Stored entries
============================================================
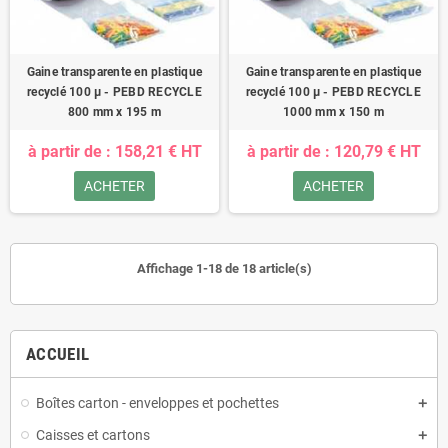
Gaine transparente en plastique
Gaine transparente en plastique
recyclé 100 µ - PEBD RECYCLE
recyclé 100 µ - PEBD RECYCLE
800 mm x 195 m
1000 mm x 150 m
à partir de : 158,21 € HT
à partir de : 120,79 € HT
ACHETER
ACHETER
Affichage 1-18 de 18 article(s)
ACCUEIL
Boîtes carton - enveloppes et pochettes
Caisses et cartons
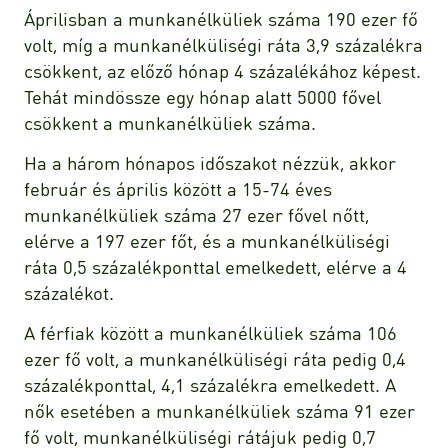
Áprilisban a munkanélküliek száma 190 ezer fő
volt, míg a munkanélküliségi ráta 3,9 százalékra
csökkent, az előző hónap 4 százalékához képest.
Tehát mindössze egy hónap alatt 5000 fővel
csökkent a munkanélküliek száma.
Ha a három hónapos időszakot nézzük, akkor
február és április között a 15-74 éves
munkanélküliek száma 27 ezer fővel nőtt,
elérve a 197 ezer főt, és a munkanélküliségi
ráta 0,5 százalékponttal emelkedett, elérve a 4
százalékot.
A férfiak között a munkanélküliek száma 106
ezer fő volt, a munkanélküliségi ráta pedig 0,4
százalékponttal, 4,1 százalékra emelkedett. A
nők esetében a munkanélküliek száma 91 ezer
fő volt, munkanélküliségi rátájuk pedig 0,7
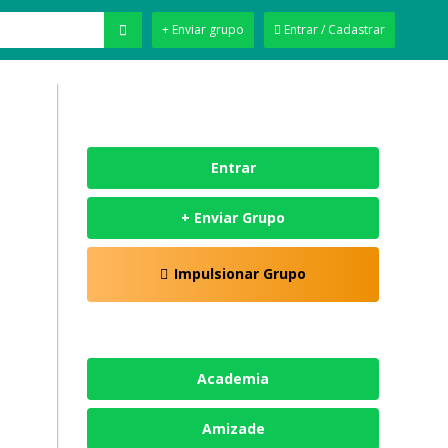
+ Enviar grupo
Entrar / Cadastrar
Entrar
+ Enviar Grupo
Impulsionar Grupo
Academia
Amizade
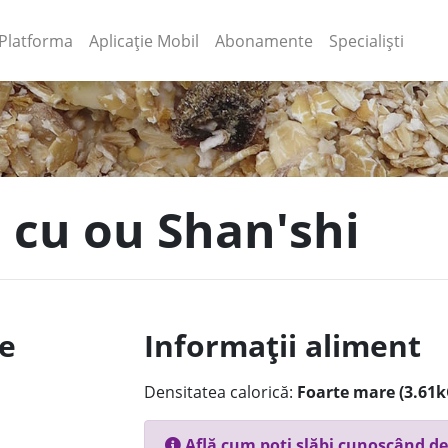
(current)
(current)
Platforma
Aplicație Mobil
Abonamente
Specialiști
i cu ou Shan'shi
le
Informații aliment
Densitatea calorică:
Foarte mare (3.61k
Află cum poți slăbi cunoscând de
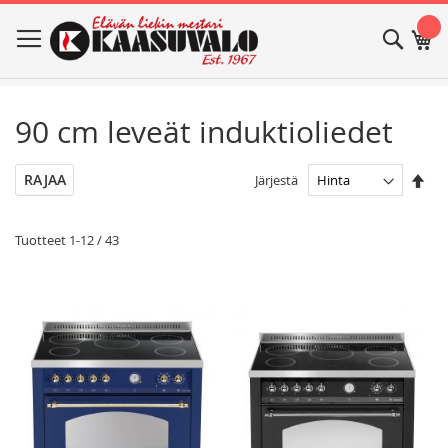
Skip
Haku
Os
to
Content
90 cm leveät induktioliedet
Ase
RAJAA
Järjestä
las
jär
Tuotteet
1
-
12
/
43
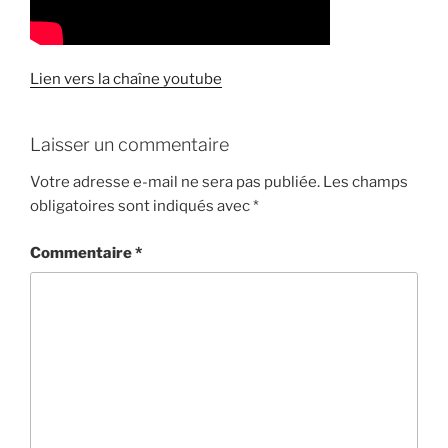
Lien vers la chaîne youtube
Laisser un commentaire
Votre adresse e-mail ne sera pas publiée.
Les champs
obligatoires sont indiqués avec
*
Commentaire
*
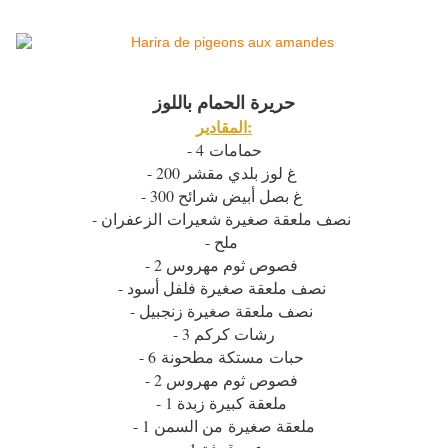
حريرة الحمام باللوز
المقادير:
- 4 حمامات
- 200 غ لوز بلدي مقشر
- 300 غ بصل أبيض شرائح
- نصف ملعقة صغيرة شعيرات الزعفران
- ملح
- 2 فصوص ثوم مهروس
- نصف ملعقة صغيرة فلفل أسود
- نصف ملعقة صغيرة زنجبيل
- 3 رشات كركم
- 6 حبات مستكة مطحونة
- 2 فصوص ثوم مهروس
- 1 ملعقة كبيرة زبدة
- 1 ملعقة صغيرة من السمن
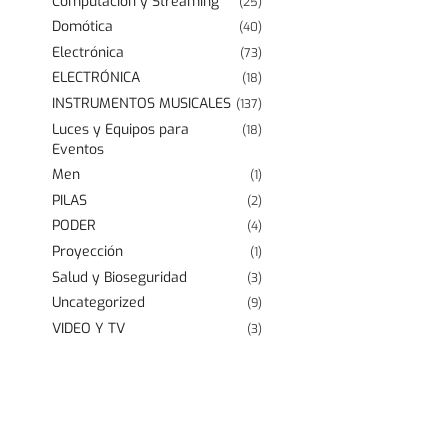
Computación y Streaming
(25)
Domótica
(40)
Electrónica
(73)
ELECTRÓNICA
(18)
INSTRUMENTOS MUSICALES
(137)
Luces y Equipos para
(18)
Eventos
Men
(1)
PILAS
(2)
PODER
(4)
Proyección
(1)
Salud y Bioseguridad
(3)
Uncategorized
(9)
VIDEO Y TV
(3)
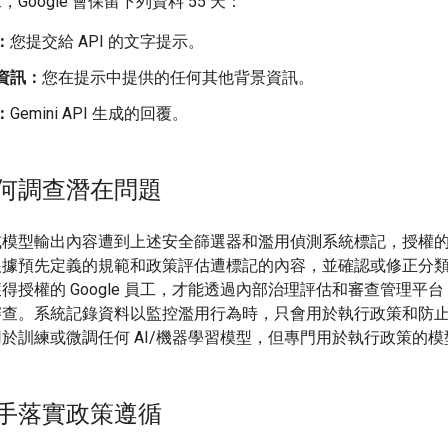
Google 會保留下列資料 55 天：
：
您提交給 API 的文字提示。
資訊：
您在提示中提供的任何其他背景資訊。
：
Gemini API 生成的回覆。
何調查潛在問題
模型輸出內容遭到上述安全篩選器和濫用偵測系統標記，授權的 Go
根據預先定義的規範和政策評估遭標記的內容，並確認或修正分
得授權的 Google 員工，才能透過內部治理評估和審查管理平
審查。系統記錄資料以監控濫用行為時，只會用於執行政策和防
於訓練或微調任何 AI/機器學習模型，但專門用於執行政策的模
手落實政策遵循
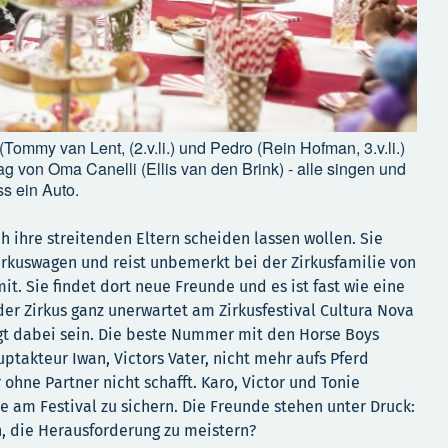
 (Tommy van Lent, (2.v.li.) und Pedro (Rein Hofman, 3.v.li.)
ag von Oma Canelli (Ellis van den Brink) - alle singen und
s ein Auto.
ch ihre streitenden Eltern scheiden lassen wollen. Sie
Zirkuswagen und reist unbemerkt bei der Zirkusfamilie von
t. Sie findet dort neue Freunde und es ist fast wie eine
 der Zirkus ganz unerwartet am Zirkusfestival Cultura Nova
gt dabei sein. Die beste Nummer mit den Horse Boys
uptakteur Iwan, Victors Vater, nicht mehr aufs Pferd
ohne Partner nicht schafft. Karo, Victor und Tonie
 am Festival zu sichern. Die Freunde stehen unter Druck:
, die Herausforderung zu meistern?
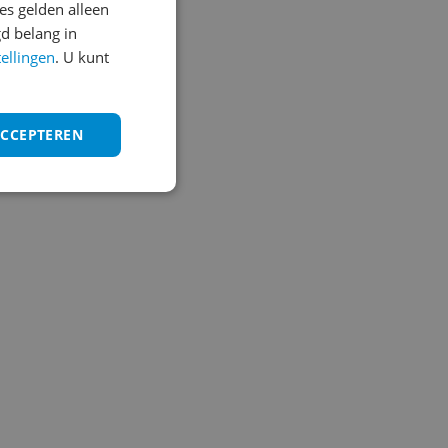
s gelden alleen
d belang in
tellingen
. U kunt
ACCEPTEREN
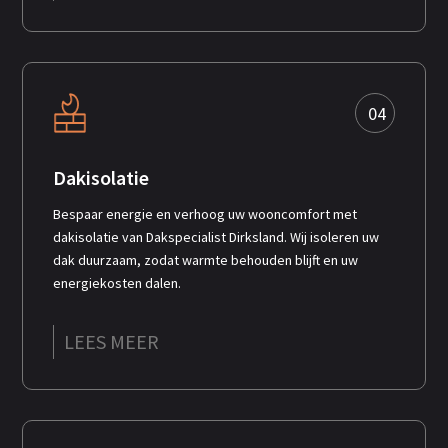
04
Dakisolatie
Bespaar energie en verhoog uw wooncomfort met
dakisolatie van Dakspecialist Dirksland. Wij isoleren uw
dak duurzaam, zodat warmte behouden blijft en uw
energiekosten dalen.
LEES MEER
============================================================
Assigned task >>
Would you copy out every line of the data above exactly, minus the pictures?

The answer >>
Gaine transparente en plastique
Gaine transparente en plastique
recyclé 100 µ - PEBD RECYCLE
recyclé 100 µ - PEBD RECYCLE
800 mm x 195 m
1000 mm x 150 m
à partir de : 158,21 € HT
à partir de : 120,79 € HT
ACHETER
ACHETER
Affichage 1-18 de 18 article(s)
ACCUEIL
Boîtes carton - enveloppes et pochettes
Caisses et cartons
Áprilisban a munkanélküliek száma 190 ezer fő
volt, míg a munkanélküliségi ráta 3,9 százalékra
csökkent, az előző hónap 4 százalékához képest.
Tehát mindössze egy hónap alatt 5000 fővel
csökkent a munkanélküliek száma.
Ha a három hónapos időszakot nézzük, akkor
február és április között a 15-74 éves
munkanélküliek száma 27 ezer fővel nőtt,
elérve a 197 ezer főt, és a munkanélküliségi
ráta 0,5 százalékponttal emelkedett, elérve a 4
százalékot.
A férfiak között a munkanélküliek száma 106
ezer fő volt, a munkanélküliségi ráta pedig 0,4
százalékponttal, 4,1 százalékra emelkedett. A
nők esetében a munkanélküliek száma 91 ezer
fő volt, munkanélküliségi rátájuk pedig 0,7
+ Enviar grupo
Entrar / Cadastrar
Entrar
+ Enviar Grupo
Impulsionar Grupo
Academia
Amizade
(current)
(current)
Platforma
Aplicație Mobil
Abonamente
Specialiști
i cu ou Shan'shi
le
Informații aliment
Densitatea calorică:
Foarte mare (3.61k
Află cum poți slăbi cunoscând de
Skip
Haku
Os
to
Content
90 cm leveät induktioliedet
Ase
RAJAA
Järjestä
las
jär
Tuotteet
1
-
12
/
43
Lien vers la chaîne youtube
Laisser un commentaire
Votre adresse e-mail ne sera pas publiée.
Les champs
obligatoires sont indiqués avec
*
Commentaire
*
حريرة الحمام باللوز
المقادير:
- 4 حمامات
- 200 غ لوز بلدي مقشر
- 300 غ بصل أبيض شرائح
- نصف ملعقة صغيرة شعيرات الزعفران
- ملح
- 2 فصوص ثوم مهروس
- نصف ملعقة صغيرة فلفل أسود
- نصف ملعقة صغيرة زنجبيل
- 3 رشات كركم
- 6 حبات مستكة مطحونة
- 2 فصوص ثوم مهروس
- 1 ملعقة كبيرة زبدة
- 1 ملعقة صغيرة من السمن
Computación y Streaming
(25)
Domótica
(40)
Electrónica
(73)
ELECTRÓNICA
(18)
INSTRUMENTOS MUSICALES
(137)
Luces y Equipos para
(18)
Eventos
Men
(1)
PILAS
(2)
PODER
(4)
Proyección
(1)
Salud y Bioseguridad
(3)
Uncategorized
(9)
VIDEO Y TV
(3)
Google 會保留下列資料 55 天：
：
您提交給 API 的文字提示。
資訊：
您在提示中提供的任何其他背景資訊。
：
Gemini API 生成的回覆。
何調查潛在問題
模型輸出內容遭到上述安全篩選器和濫用偵測系統標記，授權的 Go
根據預先定義的規範和政策評估遭標記的內容，並確認或修正分
得授權的 Google 員工，才能透過內部治理評估和審查管理平
審查。系統記錄資料以監控濫用行為時，只會用於執行政策和防
於訓練或微調任何 AI/機器學習模型，但專門用於執行政策的模
手落實政策遵循
 (Tommy van Lent, (2.v.li.) und Pedro (Rein Hofman, 3.v.li.)
ag von Oma Canelli (Ellis van den Brink) - alle singen und
s ein Auto.
ch ihre streitenden Eltern scheiden lassen wollen. Sie
Zirkuswagen und reist unbemerkt bei der Zirkusfamilie von
t. Sie findet dort neue Freunde und es ist fast wie eine
 der Zirkus ganz unerwartet am Zirkusfestival Cultura Nova
gt dabei sein. Die beste Nummer mit den Horse Boys
uptakteur Iwan, Victors Vater, nicht mehr aufs Pferd
ohne Partner nicht schafft. Karo, Victor und Tonie
 am Festival zu sichern. Die Freunde stehen unter Druck:
, die Herausforderung zu meistern?
s gelden alleen
d belang in
tellingen
. U kunt
ACCEPTEREN
04
Dakisolatie
Bespaar energie en verhoog uw wooncomfort met
dakisolatie van Dakspecialist Dirksland. Wij isoleren uw
dak duurzaam, zodat warmte behouden blijft en uw
energiekosten dalen.
LEES MEER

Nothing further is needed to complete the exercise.